We have all seen martial arts movies that depict a very skilled and reserved man or woman, that can seamlessly defend and win against attackers upwards of five at a time!

Is that true?

Can that be done?

Unfortunately, the answer is no.

The reason it’s nearly impossible to win against that many attackers is simply because there are too many arms and legs to keep track of. Our minds aren’t capable of multi-tasking to that extent, especially with multiple arms and legs being thrown at you with only seconds to react.

Now, can you defend yourself enough to create an opportunity to escape?


Let’s talk about the methods and tactics taught in our Jiu Jitsu program that are required for you to be able to accomplish that result. The top three are distance management, situational awareness and opportunistic attack.

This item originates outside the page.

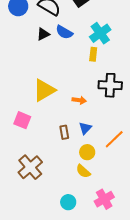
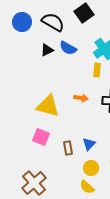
yellow triangle: (44, 90) -> (48, 106), turned 45
orange arrow: (79, 100) -> (81, 98), moved
pink square: (22, 120) -> (41, 137), moved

Always having an arm’s length distance from you and the attacker will ensure his moves can be clearly seen without any surprises. Commonly in street fight videos, it shows two people getting face to face and mouthing off to each other. Usually, these types of people get too close to their opponent due to ego. They feel they are resistant to all damage and like to get up close and personal to prove their impenetrability. Suddenly, one of them gets punched by their opponent and ends up slamming his head on the pavement. These punches happen because it ends up in your peripherals, where your eyes can’t see it until it’s too late to react. Having your arms stretched out as far as they can go will remove this weakness and allow you to see everything.

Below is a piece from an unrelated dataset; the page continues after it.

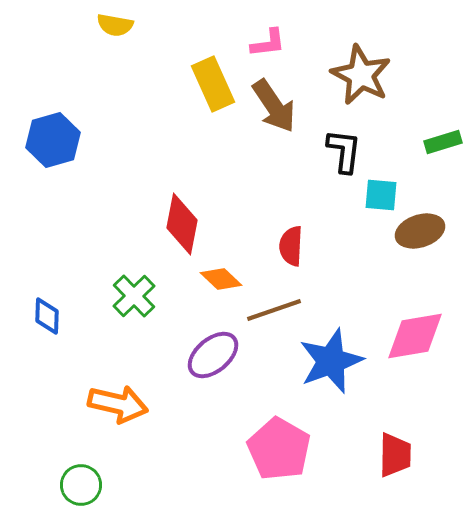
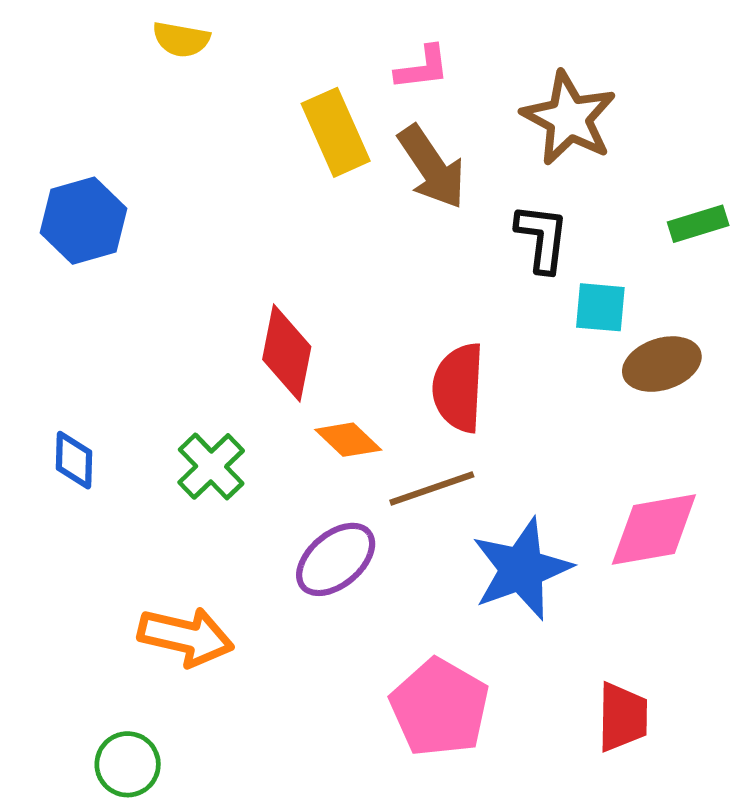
red semicircle: (291, 246) -> (459, 388), size x1.4
blue diamond: (47, 316) -> (74, 460), moved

Paying attention to everything that is going on around you is vital. Using distance management and adding in the awareness of your environment, you will be able to avoid being surrounded and pinned. For example, if there were three attackers, you will want to maneuver yourself to a point where all three attackers are in front of you. A great strategy to help with this is to find an object that can be put between you and the attackers (ie: chair, table or boxes), creating a temporary blockade. Creating a temporary distraction (ie: splashing water at the opponent) is another strategy. Lastly, avoid being backed against a wall which will eliminate your opportunity for a safe escape. Let’s not forget that at the end of the day, we use these tactics to find the opportunity to escape rather than going into combat; A philosophy taught in Jiu Jitsu and martial arts. It happens extremely often in fights where two people get face to face, leaving their backs exposed. This allows the chance for the opponent’s friend to hit from behind. This is why situational awareness is very crucial.


Although the main focus should be finding that opportunity to escape rather than ending up in combat, we need to still be prepared for a time when that may not be the case such as a one-on-one situation where you are left without options. In a case like this, your primary goal is to engage and take them to the ground with the target position being mount, a common position learnt in Jiu Jitsu. Mount allows you to have a strong pin on the opponent’s chest, making it extremely difficult for them to get up.

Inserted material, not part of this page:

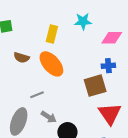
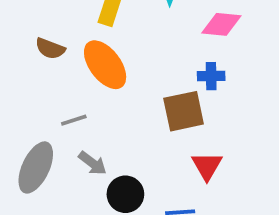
red triangle: (110, 114) -> (207, 166), size x0.7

You will also be in perfect reach for you to strike, meanwhile removing the opponent’s ability to return strikes due to too much distance for their reach. Lastly, the opponents’ patterns when you are on mount, are very predictable especially if they also have trained in Jiu Jitsu. If you are well trained in Jiu Jitsu, your opponent will almost feel like handling a child, making it an easier win for yourself. Once you have your opponent in a solid pin, the focus shifts to holding it out for law enforcement to arrive so they can take the situation from there.


You can now clearly see why we bring these three tactics together; distance management, situational awareness and opportunistic attack. Being in a position where there is more than one attacker is too much to bother with, which is why we use these steps in order to create that opportunity for evasion. This video (linked here) will help give you a visual understanding of these methods as well as properly show you how to takedown your opponent and get into mount.


Remember, Martial Arts like Jiu Jitsu, is used for self-defense. It is always better to try to communicate in order to de-escalate the situation and only use your Jiu Jitsu training as the final option towards a more merciful outcome.